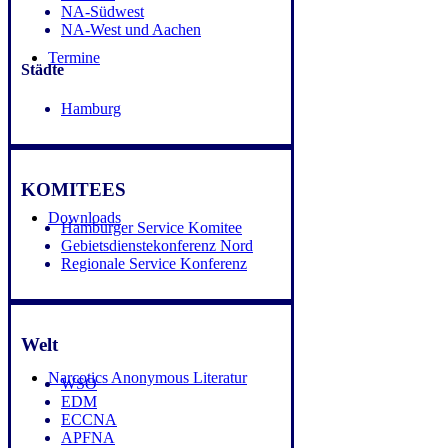
NA-Südwest
NA-West und Aachen
Termine
Städte
Hamburg
KOMITEES
Downloads
Hamburger Service Komitee
Gebietsdienstekonferenz Nord
Regionale Service Konferenz
Welt
Narcotics Anonymous Literatur
WSO
EDM
ECCNA
APFNA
============
» Instructions to follow
Go through the listing above and find each line that contains "Service", then copy it.

» Answer
Hamburger Service Komitee
Regionale Service Konferenz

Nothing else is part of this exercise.